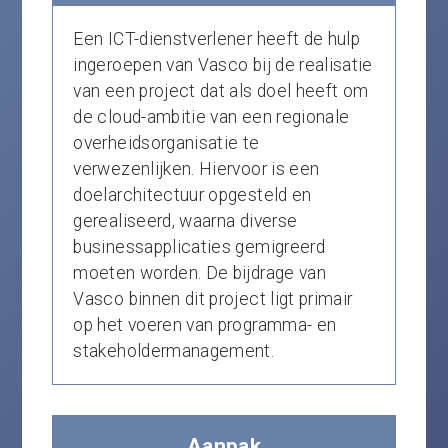
Een ICT-dienstverlener heeft de hulp
ingeroepen van Vasco bij de realisatie
van een project dat als doel heeft om
de cloud-ambitie van een regionale
overheidsorganisatie te
verwezenlijken. Hiervoor is een
doelarchitectuur opgesteld en
gerealiseerd, waarna diverse
businessapplicaties gemigreerd
moeten worden. De bijdrage van
Vasco binnen dit project ligt primair
op het voeren van programma- en
stakeholdermanagement.
Aanpak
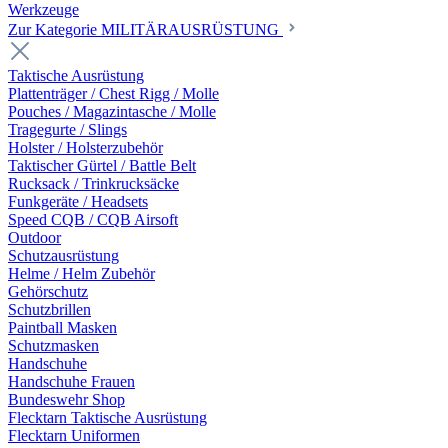
Werkzeuge
Zur Kategorie MILITÄRAUSRÜSTUNG
Taktische Ausrüstung
Plattenträger / Chest Rigg / Molle
Pouches / Magazintasche / Molle
Tragegurte / Slings
Holster / Holsterzubehör
Taktischer Gürtel / Battle Belt
Rucksack / Trinkrucksäcke
Funkgeräte / Headsets
Speed CQB / CQB Airsoft
Outdoor
Schutzausrüstung
Helme / Helm Zubehör
Gehörschutz
Schutzbrillen
Paintball Masken
Schutzmasken
Handschuhe
Handschuhe Frauen
Bundeswehr Shop
Flecktarn Taktische Ausrüstung
Flecktarn Uniformen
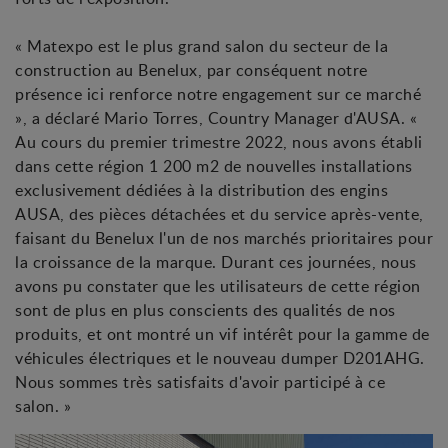
« Matexpo est le plus grand salon du secteur de la
construction au Benelux, par conséquent notre
présence ici renforce notre engagement sur ce marché
», a déclaré Mario Torres, Country Manager d'AUSA. «
Au cours du premier trimestre 2022, nous avons établi
dans cette région 1 200 m2 de nouvelles installations
exclusivement dédiées à la distribution des engins
AUSA, des pièces détachées et du service après-vente,
faisant du Benelux l'un de nos marchés prioritaires pour
la croissance de la marque. Durant ces journées, nous
avons pu constater que les utilisateurs de cette région
sont de plus en plus conscients des qualités de nos
produits, et ont montré un vif intérêt pour la gamme de
véhicules électriques et le nouveau dumper D201AHG.
Nous sommes très satisfaits d'avoir participé à ce
salon. »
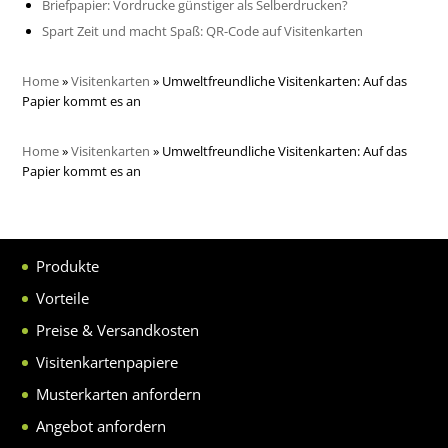
Briefpapier: Vordrucke günstiger als Selberdrucken?
Spart Zeit und macht Spaß: QR-Code auf Visitenkarten
Home
»
Visitenkarten
»
Umweltfreundliche Visitenkarten: Auf das
Papier kommt es an
Home
»
Visitenkarten
»
Umweltfreundliche Visitenkarten: Auf das
Papier kommt es an
Produkte
Vorteile
Preise & Versandkosten
Visitenkartenpapiere
Musterkarten anfordern
Angebot anfordern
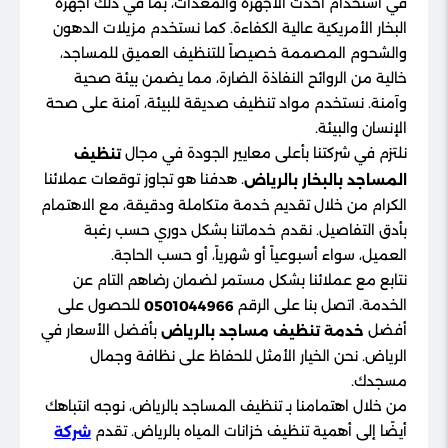
في استخدام أحدث الأجهزة والمعدات، بما في ذلك أجهزة
البخار الأمريكية عالية الكفاءة. كما نستخدم مزيلات الدهون
والشحوم المصممة خصيصاً للتنظيف العميق للمساجد،
خالية من الروائح النفاذة الضارة، مما يضمن بيئة صحية
وآمنة. نستخدم مواد تنظيف صديقة للبيئة، آمنة على صحة
الإنسان والبيئة.
نلتزم في شركتنا بأعلى معايير الجودة في مجال
تنظيف
. هدفنا هو تجاوز توقعات عملائنا
المساجد بالبخار بالرياض
الكرام من خلال تقديم خدمة متكاملة ودقيقة، مع الاهتمام
بأدق التفاصيل. نقدم خدماتنا بشكل دوري حسب رغبة
العميل، سواء أسبوعياً أو شهرياً، أو حسب الحاجة.
نتابع مع عملائنا بشكل مستمر لضمان رضاهم التام عن
الخدمة. اتصل بنا على الرقم
للحصول على
0501044966
أفضل
بأفضل الأسعار في
خدمة تنظيف مساجد بالرياض
الرياض. نحن الخيار الأمثل للحفاظ على نظافة وجمال
مسجدك.
من خلال اهتمامنا بـ تنظيف المساجد بالرياض، نوجه انتباهك
أيضًا إلى أهمية تنظيف خزانات المياه بالرياض. تقدم
شركة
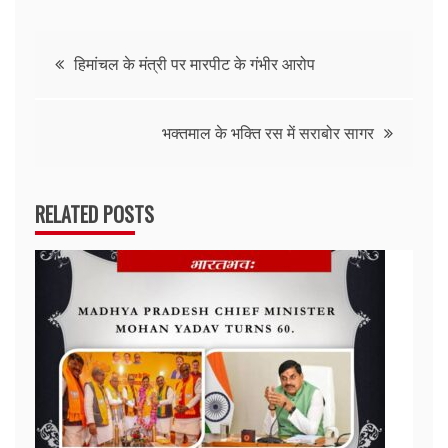
Post
हिमांचल के मंत्री पर मारपीट के गंभीर आरोप
navigation
भक्तमाल के भक्ति रस में सराबोर सागर
RELATED POSTS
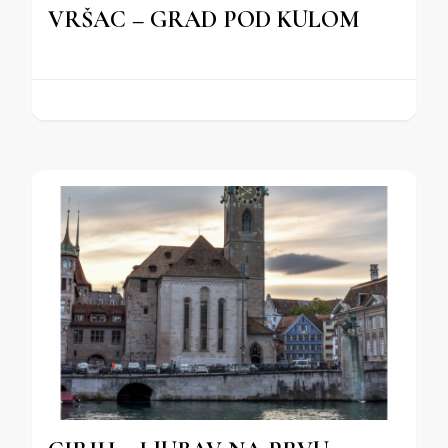
VRŠAC – GRAD POD KULOM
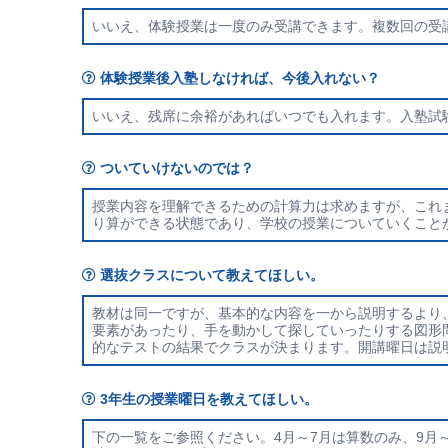
いいえ、体験授業は一度のみ受講できます。複数回の受
体験授業後入塾しなければ、今後入れない？
いいえ、残席に余裕があればいつでも入れます。入塾試
ついていけないのでは？
授業内容を理解できるための計算力は求めますが、これま
り算ができる状態であり、学校の授業についていくこと
選抜クラスについて教えてほしい。
教材は同一ですが、基本的な内容を一から説明するより
要素があったり、手を動かして探していったりする図形
的なテストの結果でクラスが決まります。開講曜日は説
3年生の授業曜日を教えてほしい。
下の一覧をご参照ください。4月～7月は算数のみ、9月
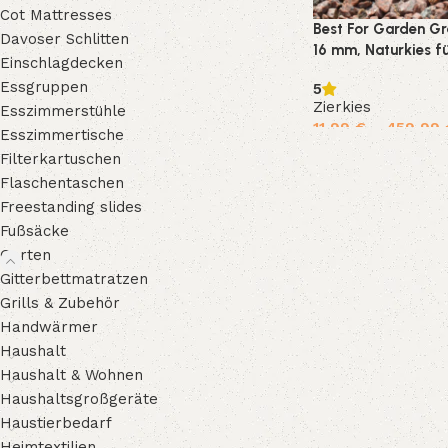
Cot Mattresses
Best For Garden Gra
Davoser Schlitten
16 mm, Naturkies f
Einschlagdecken
Gartenteiche 10-5
Essgruppen
5
Zierkies
Esszimmerstühle
11,99
€
–
459,99
Esszimmertische
Filterkartuschen
Ausführung wählen
Flaschentaschen
Freestanding slides
Fußsäcke
Garten
Gitterbettmatratzen
Grills & Zubehör
Handwärmer
Haushalt
Haushalt & Wohnen
Haushaltsgroßgeräte
Haustierbedarf
Heimtextilien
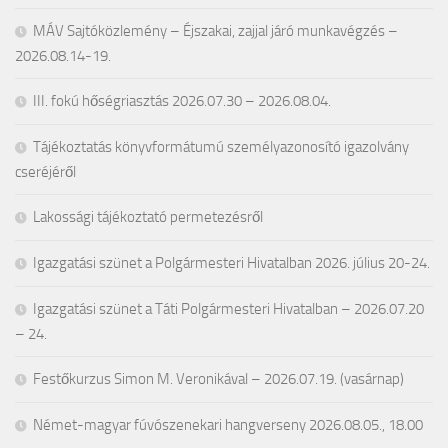
MÁV Sajtóközlemény – Éjszakai, zajjal járó munkavégzés –
2026.08.14-19.
III. fokú hőségriasztás 2026.07.30 – 2026.08.04.
Tájékoztatás könyvformátumú személyazonosító igazolvány
cseréjéről
Lakossági tájékoztató permetezésről
Igazgatási szünet a Polgármesteri Hivatalban 2026. július 20-24.
Igazgatási szünet a Táti Polgármesteri Hivatalban – 2026.07.20
– 24.
Festőkurzus Simon M. Veronikával – 2026.07.19. (vasárnap)
Német-magyar fúvószenekari hangverseny 2026.08.05., 18.00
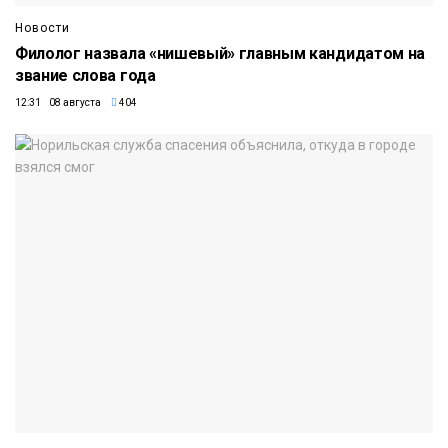
Новости
Филолог назвала «нишевый» главным кандидатом на
звание слова года
12:31 08 августа
404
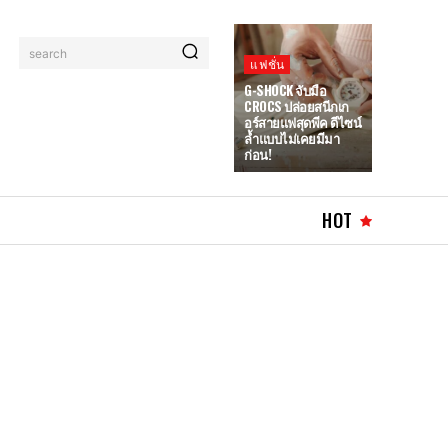
search
แฟชั่น
G-SHOCK จับมือ
CROCS ปล่อยสนีกเก
อร์สายแฟสุดพีค ดีไซน์
ล้ำแบบไม่เคยมีมา
ก่อน!
HOT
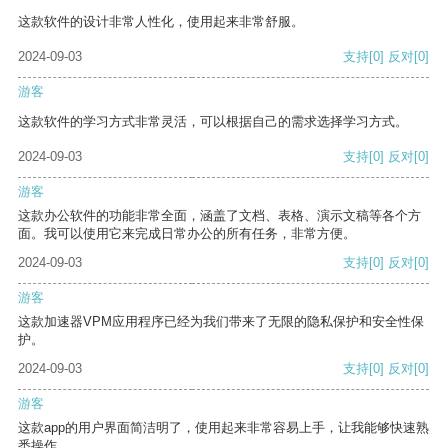
这款软件的设计非常人性化，使用起来非常舒服。
2024-09-03
支持
[0]
反对
[0]
游客
这款软件的学习方式非常灵活，可以根据自己的需求选择学习方式。
2024-09-03
支持
[0]
反对
[0]
游客
这款办公软件的功能非常全面，涵盖了文档、表格、演示文稿等各个方
面。我可以使用它来完成日常办公的所有任务，非常方便。
2024-09-03
支持
[0]
反对
[0]
游客
这款加速器VPM应用程序已经为我们带来了无限的隐私保护和安全性保
护。
2024-09-03
支持
[0]
反对
[0]
游客
这款app的用户界面简洁明了，使用起来非常容易上手，让我能够快速熟
悉操作。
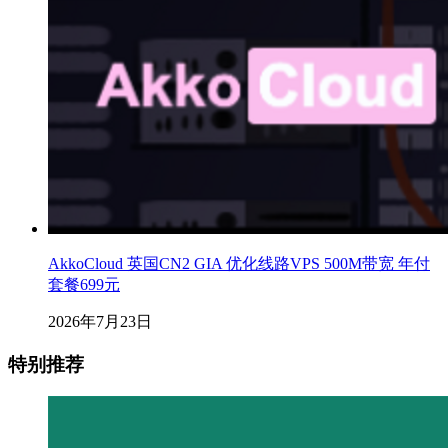
AkkoCloud 英国CN2 GIA 优化线路VPS 500M带宽 年付
套餐699元
2026年7月23日
特别推荐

* * *

— Exercise description —
Every line of the material that holds "région" should be copied out as the answer.

— Solution —
dans cette région 1 200 m2 de nouvelles installations
avons pu constater que les utilisateurs de cette région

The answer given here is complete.